» Task description: Whichever lines of the material contain "blootgesteld", copy each of them.

Top of Input data

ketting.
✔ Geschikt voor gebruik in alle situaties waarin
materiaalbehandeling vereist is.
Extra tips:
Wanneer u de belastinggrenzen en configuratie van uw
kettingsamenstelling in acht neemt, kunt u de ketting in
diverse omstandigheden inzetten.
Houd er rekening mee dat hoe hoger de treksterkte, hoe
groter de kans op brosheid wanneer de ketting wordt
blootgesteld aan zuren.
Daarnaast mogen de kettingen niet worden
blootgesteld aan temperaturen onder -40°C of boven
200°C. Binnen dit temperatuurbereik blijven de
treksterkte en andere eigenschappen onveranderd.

Bottom of Input data
Top of Input data

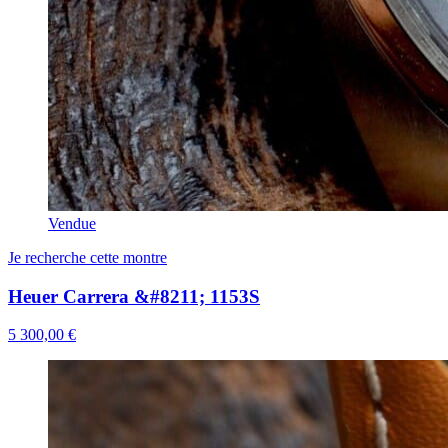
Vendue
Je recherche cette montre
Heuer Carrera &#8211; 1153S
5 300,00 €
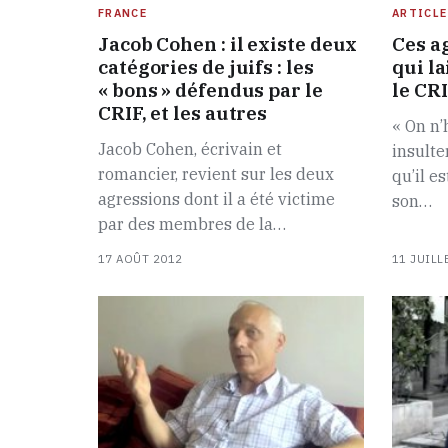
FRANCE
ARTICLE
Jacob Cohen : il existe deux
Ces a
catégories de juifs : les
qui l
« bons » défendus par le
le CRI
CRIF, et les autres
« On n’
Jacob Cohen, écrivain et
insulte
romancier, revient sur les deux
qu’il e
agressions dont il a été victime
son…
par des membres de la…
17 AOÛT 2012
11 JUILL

Bottom of Input data

» The completed task:
blootgesteld aan zuren.
blootgesteld aan temperaturen onder -40°C of boven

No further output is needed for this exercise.